Data is the new natural resource and a diamond in the rough for companies. The challenge for today’s organizations is to learn to turn data into information that allows them to decide based on facts. Companies are facing a growing generation of data in different formats, from multiple sources, and with increasing speed.
Big Data solves this problem and turns it into an opportunity to discover market trends, hidden business patterns, customer preferences, and correlations.
Some benefits of Big Data for companies are:
- Quickly find opportunities for improvement in areas of the company and minimize human error.
We can quantify the efficiency of internal services and the productivity of the areas related to corporate strategies by analyzing historical data versus data in real-time. We went from the traditional intuition based on experience to the analytical process based on measurable facts to minimize the risk derived from human error. “Without data, you are just another person with an opinion,” William Edwards Deming (1900-1993).
- Quickness in deciding assertively.
We can find behavior patterns and business variables with Big Data. For example, we realize how customers react to a social networking advertising stimulus, their habits after buying certain products, how a real-time marketing campaign behaves, or what internal impulses and emotions customers have when they use the company’s products.
Through external data, such as those mentioned in the previous paragraph, and the correlation with the variables taken from the company’s internal systems, we give managers and middle managers enough tools to combine their experience and intuition with data analytics to decide assertively.
- Better knowledge of customers.
Many times, a customer does not know what led him to buy some blue shoes, but the company that sold those shoes knows, because the said company has implemented Big Data analytics. The blue shoes are linked to the client’s personality and to what he comments on his social network, the interaction in contact center calls, and his purchasing habits with other companies. Knowing the tastes of our customers and the variables correlated to their purchases allows us to predict how and when they will purchase our products or services.
With a better knowledge of our customers, we can plan the inventory and acquisitions of new products or raw materials. In this way, we optimize the purchasing process from suppliers and create strategies focused on satisfying market preferences. With other behavioral patterns, we can also predict if a customer is thinking of leaving us and going to the competition.
- Cost reduction and optimization process.
One application of Big Data is to reduce unnecessary costs in the value chain by focusing on the processes with the greatest impact on the company’s profitability. Likewise, by using timely information, those processes with high costs and little profitability are reduced or eliminated.
With what-if analysis (what would happen if), we can simulate financial scenarios to combine them with analytical models based on machine learning to test hypotheses of business variables.

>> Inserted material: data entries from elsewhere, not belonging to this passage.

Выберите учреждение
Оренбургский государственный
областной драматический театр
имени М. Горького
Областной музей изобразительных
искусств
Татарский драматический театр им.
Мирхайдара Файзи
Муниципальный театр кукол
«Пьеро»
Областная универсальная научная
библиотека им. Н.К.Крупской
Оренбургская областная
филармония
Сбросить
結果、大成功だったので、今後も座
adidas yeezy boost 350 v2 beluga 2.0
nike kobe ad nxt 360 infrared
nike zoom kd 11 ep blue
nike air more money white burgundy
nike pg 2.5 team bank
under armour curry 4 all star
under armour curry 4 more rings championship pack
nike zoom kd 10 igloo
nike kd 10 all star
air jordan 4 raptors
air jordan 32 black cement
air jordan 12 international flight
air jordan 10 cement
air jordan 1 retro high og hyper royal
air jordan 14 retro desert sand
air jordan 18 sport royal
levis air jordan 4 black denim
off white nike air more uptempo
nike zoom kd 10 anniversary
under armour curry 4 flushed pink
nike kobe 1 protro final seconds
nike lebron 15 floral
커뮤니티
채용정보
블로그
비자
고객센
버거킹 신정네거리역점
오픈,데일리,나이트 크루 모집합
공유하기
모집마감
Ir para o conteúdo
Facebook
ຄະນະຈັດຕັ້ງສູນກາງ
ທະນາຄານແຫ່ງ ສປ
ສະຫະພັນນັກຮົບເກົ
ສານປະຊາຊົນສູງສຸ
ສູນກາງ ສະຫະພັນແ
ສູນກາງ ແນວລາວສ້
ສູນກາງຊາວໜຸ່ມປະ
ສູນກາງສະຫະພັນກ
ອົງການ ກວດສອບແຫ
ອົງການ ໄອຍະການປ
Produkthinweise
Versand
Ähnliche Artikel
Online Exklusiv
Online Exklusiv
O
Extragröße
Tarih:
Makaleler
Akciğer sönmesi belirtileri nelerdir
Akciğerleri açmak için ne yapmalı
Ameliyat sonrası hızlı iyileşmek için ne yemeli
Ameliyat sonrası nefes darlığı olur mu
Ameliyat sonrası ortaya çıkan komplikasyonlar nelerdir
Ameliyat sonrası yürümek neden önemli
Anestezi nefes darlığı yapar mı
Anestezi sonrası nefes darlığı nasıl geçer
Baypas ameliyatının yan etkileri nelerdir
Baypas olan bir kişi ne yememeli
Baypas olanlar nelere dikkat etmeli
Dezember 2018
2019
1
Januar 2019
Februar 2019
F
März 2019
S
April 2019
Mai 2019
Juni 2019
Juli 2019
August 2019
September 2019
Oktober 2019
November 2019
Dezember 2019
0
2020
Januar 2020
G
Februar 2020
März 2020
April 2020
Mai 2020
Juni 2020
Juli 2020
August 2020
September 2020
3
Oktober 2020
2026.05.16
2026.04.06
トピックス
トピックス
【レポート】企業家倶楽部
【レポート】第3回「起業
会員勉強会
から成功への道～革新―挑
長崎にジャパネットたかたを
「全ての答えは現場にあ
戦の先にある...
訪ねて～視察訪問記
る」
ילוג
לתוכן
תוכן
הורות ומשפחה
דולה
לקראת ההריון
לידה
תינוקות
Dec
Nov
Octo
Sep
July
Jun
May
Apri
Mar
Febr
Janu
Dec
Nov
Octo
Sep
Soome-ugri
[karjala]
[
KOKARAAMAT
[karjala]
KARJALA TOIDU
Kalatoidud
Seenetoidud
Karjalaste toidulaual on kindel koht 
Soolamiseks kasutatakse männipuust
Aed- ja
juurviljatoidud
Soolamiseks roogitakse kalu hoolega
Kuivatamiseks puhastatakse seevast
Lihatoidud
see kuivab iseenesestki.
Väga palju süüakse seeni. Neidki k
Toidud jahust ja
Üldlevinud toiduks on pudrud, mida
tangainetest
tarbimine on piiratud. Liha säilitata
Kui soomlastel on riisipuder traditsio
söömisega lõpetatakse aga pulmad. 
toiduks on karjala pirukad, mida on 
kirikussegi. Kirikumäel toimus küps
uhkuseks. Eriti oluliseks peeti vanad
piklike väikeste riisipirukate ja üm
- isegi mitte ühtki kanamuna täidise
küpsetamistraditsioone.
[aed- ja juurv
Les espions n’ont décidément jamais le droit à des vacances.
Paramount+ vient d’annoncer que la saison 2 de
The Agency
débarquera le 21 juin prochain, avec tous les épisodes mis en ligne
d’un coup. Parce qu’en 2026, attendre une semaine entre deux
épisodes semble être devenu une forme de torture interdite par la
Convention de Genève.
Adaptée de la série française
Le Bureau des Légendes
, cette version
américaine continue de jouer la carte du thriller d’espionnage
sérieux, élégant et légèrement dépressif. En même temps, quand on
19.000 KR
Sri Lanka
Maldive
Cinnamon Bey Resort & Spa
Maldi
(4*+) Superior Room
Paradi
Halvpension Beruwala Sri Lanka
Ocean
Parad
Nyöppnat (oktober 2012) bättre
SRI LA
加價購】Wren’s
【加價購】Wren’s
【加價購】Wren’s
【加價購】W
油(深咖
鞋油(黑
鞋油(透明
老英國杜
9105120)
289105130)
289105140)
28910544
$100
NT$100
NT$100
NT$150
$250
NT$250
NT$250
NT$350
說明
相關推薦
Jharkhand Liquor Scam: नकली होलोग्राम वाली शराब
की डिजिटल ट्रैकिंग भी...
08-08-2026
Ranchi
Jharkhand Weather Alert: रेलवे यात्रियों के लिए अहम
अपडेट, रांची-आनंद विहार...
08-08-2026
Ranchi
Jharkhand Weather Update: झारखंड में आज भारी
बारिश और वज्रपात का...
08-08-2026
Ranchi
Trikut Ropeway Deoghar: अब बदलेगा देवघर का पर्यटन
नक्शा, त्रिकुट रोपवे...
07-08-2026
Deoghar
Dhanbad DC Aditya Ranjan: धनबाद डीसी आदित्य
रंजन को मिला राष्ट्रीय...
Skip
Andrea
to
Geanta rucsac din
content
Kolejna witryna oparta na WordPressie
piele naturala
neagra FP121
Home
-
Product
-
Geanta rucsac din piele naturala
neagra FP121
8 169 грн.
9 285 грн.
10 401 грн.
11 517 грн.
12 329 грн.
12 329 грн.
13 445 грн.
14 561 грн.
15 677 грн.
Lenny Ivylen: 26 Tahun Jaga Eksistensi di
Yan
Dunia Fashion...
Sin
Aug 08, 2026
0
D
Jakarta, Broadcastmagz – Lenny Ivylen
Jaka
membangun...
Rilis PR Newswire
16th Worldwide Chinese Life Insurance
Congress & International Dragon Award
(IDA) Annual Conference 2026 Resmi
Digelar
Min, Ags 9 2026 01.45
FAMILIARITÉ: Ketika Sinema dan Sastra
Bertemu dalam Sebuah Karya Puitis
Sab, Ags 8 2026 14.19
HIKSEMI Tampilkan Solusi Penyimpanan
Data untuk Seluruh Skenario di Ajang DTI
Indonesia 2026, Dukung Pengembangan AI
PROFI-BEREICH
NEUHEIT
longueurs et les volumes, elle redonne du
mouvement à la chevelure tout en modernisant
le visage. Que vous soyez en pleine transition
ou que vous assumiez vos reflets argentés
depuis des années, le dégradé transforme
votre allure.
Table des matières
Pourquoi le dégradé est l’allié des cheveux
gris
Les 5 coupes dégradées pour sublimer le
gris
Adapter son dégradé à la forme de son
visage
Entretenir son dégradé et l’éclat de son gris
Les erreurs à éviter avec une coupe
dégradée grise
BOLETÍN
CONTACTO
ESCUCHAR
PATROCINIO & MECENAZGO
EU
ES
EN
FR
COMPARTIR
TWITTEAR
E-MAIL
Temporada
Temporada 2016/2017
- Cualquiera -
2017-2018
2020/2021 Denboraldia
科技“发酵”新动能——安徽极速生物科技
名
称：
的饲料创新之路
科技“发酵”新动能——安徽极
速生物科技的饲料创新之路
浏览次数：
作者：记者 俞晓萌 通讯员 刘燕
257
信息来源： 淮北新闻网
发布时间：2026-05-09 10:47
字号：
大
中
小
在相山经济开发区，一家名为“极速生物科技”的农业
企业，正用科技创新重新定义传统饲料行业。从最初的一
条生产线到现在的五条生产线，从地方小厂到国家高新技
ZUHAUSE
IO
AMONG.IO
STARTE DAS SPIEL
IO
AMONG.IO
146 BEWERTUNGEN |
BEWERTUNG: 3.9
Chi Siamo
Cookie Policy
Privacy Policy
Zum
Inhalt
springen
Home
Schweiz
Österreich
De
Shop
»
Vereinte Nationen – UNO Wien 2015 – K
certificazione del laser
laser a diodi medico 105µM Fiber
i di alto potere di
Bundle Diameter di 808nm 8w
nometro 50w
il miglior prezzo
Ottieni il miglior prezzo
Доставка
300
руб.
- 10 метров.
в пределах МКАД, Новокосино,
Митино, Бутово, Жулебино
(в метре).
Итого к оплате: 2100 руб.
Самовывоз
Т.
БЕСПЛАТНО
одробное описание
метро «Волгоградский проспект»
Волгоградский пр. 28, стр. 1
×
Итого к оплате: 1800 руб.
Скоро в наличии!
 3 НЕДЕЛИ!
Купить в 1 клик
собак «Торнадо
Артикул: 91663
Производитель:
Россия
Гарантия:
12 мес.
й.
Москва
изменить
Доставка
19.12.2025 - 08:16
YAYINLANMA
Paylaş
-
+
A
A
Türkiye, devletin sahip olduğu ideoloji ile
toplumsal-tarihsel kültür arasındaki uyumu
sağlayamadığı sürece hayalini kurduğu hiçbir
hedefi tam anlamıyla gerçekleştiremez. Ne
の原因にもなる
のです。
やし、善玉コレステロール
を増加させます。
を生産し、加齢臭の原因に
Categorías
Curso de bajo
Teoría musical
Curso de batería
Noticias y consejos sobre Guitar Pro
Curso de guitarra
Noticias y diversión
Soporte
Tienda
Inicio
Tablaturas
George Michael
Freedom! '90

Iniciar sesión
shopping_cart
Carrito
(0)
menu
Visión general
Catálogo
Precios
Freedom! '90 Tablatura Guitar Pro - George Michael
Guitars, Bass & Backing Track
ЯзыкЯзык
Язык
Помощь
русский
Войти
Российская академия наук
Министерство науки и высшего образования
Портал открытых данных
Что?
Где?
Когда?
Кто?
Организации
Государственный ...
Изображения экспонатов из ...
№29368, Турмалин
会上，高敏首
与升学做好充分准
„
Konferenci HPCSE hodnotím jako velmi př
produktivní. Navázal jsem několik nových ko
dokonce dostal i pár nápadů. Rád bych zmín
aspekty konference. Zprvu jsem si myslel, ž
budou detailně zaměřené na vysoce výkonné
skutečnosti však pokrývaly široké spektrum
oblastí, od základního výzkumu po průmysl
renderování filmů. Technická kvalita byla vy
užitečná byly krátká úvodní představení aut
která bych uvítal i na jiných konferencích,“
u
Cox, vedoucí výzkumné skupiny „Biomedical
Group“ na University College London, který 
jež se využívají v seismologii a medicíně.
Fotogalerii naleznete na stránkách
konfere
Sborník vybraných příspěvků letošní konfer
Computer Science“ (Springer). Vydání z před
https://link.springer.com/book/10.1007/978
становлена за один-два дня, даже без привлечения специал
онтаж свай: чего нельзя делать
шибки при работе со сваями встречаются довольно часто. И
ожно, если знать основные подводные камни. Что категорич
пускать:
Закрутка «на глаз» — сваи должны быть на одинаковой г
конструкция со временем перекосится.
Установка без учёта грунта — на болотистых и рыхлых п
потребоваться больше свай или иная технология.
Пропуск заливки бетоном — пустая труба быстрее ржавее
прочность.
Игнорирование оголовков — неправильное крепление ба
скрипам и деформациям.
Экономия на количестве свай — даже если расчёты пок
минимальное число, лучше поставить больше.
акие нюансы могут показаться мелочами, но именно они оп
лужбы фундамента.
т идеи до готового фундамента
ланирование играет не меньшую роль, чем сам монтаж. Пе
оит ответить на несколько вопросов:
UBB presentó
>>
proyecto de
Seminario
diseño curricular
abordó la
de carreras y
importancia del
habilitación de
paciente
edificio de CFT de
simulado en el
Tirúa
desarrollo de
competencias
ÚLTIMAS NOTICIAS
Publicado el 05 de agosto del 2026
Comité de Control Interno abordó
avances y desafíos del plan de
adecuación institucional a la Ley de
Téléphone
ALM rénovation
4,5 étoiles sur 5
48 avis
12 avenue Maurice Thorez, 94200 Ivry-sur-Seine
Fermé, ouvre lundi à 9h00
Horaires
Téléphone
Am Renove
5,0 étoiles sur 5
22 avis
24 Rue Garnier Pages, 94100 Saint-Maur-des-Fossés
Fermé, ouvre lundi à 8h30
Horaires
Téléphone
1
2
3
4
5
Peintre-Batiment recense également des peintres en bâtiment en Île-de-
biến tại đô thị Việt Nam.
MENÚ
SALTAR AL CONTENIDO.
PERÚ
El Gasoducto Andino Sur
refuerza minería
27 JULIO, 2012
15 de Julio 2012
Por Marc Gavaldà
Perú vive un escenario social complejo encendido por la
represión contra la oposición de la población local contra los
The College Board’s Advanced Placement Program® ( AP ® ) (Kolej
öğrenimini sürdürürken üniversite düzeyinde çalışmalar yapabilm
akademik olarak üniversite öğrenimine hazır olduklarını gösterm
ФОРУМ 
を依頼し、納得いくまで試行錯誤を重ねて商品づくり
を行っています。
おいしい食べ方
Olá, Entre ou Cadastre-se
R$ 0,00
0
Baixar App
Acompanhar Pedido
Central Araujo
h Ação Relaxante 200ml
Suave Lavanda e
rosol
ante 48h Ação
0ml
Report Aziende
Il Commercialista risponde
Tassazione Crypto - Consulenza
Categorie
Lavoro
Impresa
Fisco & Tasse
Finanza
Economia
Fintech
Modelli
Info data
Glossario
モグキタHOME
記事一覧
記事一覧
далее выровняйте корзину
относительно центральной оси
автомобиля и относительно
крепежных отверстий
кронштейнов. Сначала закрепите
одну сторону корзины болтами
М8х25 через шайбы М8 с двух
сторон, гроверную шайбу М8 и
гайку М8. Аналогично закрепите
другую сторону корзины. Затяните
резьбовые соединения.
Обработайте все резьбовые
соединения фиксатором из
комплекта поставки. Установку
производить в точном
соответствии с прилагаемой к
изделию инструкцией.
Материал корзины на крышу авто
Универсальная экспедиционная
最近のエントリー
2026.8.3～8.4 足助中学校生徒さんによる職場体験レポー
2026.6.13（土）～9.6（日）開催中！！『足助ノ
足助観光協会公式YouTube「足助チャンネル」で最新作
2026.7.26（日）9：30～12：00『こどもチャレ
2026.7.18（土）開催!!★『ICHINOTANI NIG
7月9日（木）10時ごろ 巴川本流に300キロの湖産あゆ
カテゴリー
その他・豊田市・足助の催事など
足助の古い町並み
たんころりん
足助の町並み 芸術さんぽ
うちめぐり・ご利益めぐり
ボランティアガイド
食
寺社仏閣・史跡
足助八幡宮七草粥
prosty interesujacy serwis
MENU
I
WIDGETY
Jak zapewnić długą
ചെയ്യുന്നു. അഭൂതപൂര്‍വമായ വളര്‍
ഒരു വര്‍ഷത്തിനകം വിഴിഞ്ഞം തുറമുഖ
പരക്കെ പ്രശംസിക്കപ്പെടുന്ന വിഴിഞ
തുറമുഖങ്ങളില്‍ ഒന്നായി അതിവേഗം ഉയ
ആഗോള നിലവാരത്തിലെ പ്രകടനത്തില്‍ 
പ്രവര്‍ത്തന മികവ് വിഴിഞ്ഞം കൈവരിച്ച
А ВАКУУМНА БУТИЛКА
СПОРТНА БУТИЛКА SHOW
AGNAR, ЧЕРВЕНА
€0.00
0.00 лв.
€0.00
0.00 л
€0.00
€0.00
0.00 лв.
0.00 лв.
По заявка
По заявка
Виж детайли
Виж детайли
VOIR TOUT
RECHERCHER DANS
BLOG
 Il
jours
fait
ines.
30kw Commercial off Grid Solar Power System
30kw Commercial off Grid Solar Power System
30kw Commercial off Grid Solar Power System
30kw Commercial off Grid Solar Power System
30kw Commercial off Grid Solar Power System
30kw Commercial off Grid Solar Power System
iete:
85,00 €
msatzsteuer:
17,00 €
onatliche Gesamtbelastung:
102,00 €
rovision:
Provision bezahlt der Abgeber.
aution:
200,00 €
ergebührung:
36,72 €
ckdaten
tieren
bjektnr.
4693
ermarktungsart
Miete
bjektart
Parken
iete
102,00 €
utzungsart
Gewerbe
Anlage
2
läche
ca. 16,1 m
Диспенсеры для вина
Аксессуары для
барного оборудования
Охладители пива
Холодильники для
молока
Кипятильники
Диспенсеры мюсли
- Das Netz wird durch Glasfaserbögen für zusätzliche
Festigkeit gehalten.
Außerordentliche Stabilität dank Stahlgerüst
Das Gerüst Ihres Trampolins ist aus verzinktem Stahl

Through this, we reduce the risks and costs of implementing initiatives, and we quickly realize the viability or not of an idea or new implementation.
For example, optimizing the planned flight route in the aeronautical sector is essential for fuel savings. According to IATA: “it was estimated, in 2019 that 188,000 million dollars were spent on fuel consumption in the global airline industry,” a two percent reduction in consumption would save 3,760 million dollars. With an implementation in Big Data, it was possible to correlate the planned route of the aircraft with the speed and direction of the tailwind at each coordinate of the aircraft’s trajectory. Based on this forecast, the flight routes were redefined to reduce fuel and the time of the aircraft in the air. It is estimated that an airline can save between 30 and 50 million dollars a year by optimizing fuel consumption.
All industries and sectors use Big Data. Some of them are:
– Energy sector and public services
Prediction of renewable energy production.
Data analysis for fault detection and preventive maintenance.
Prediction of energy consumption to manage demand and supply.
Detection of fraud in user consumption.
Definition of consumption patterns versus energy generation.
– Retail:
Big Data-based listening platforms analyze and filter social media data to search keywords or consumer sentiments towards the brand.
Visitor prediction for checkout optimization.
– Industry and manufacturing:
Inventory prediction to optimize the production process.
Machine performance monitoring, failure prediction, and preventive maintenance.
– ICTs:
Monitoring the performance and usability of the website.
Analysis of large volumes of data from digital marketing campaigns to predict the behavior of new products.
– Other sectors:
Advertising agencies use it to design more targeted and faster marketing campaigns.
Fashion designers use it to follow trends and create more innovative products.
Banks use trends to make more effective and profitable investments.
Currently, Big Data is in many operations of our lives, when we place an order with Rappi or use Waze, Spotify, Prime Videos, or Netflix.
When we ask for an Uber or when Amazon shows us the recommended products based on our preferences, technologies are being used within the Big Data ecosystem such as machine learning, artificial intelligence, in-memory databases, and one of the topics that we will discuss in a future article: Data Lakes.